The area of the region bounded by the curve \[ y = x^2 \quad \text{and the line} \quad y = 16 \quad \text{is:} \]

• A. \( \frac{256}{3} \) sq. units
• B. 64 sq. units
• C. \( \frac{128}{3} \) sq. units
• D. \( \frac{32}{3} \) sq. units

Hint:

For symmetric curves, compute the area for half the region and then double it to find the full area.

Answer 1

The Correct Option is A

To calculate the area, we need to find the points where the curve intersects the line \( y = 16 \).

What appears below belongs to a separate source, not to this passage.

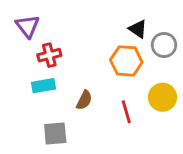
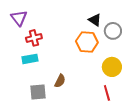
brown semicircle: (84, 100) -> (60, 81), moved
red line: (126, 112) -> (107, 93), moved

From the equation \( y = x^2 \), we set \( x^2 = 16 \), so \( x = \pm 4 \). Thus, the area is given by the integral from \( -4 \) to \( 4 \) of \( y = x^2 \): \[ A = \int_{-4}^{4} x^2 \, dx \] Since the curve is symmetric, we can compute the area from 0 to 4 and double the result: \[ A = 2 \int_0^4 x^2 \, dx \] Now, evaluate the integral: \[ A = 2 \left[ \frac{x^3}{3} \right]_0^4 = 2 \times \left( \frac{4^3}{3} - 0 \right) = 2 \times \frac{64}{3} = \frac{128}{3} \] Thus, the area of the region is \( \frac{256}{3} \) sq. units.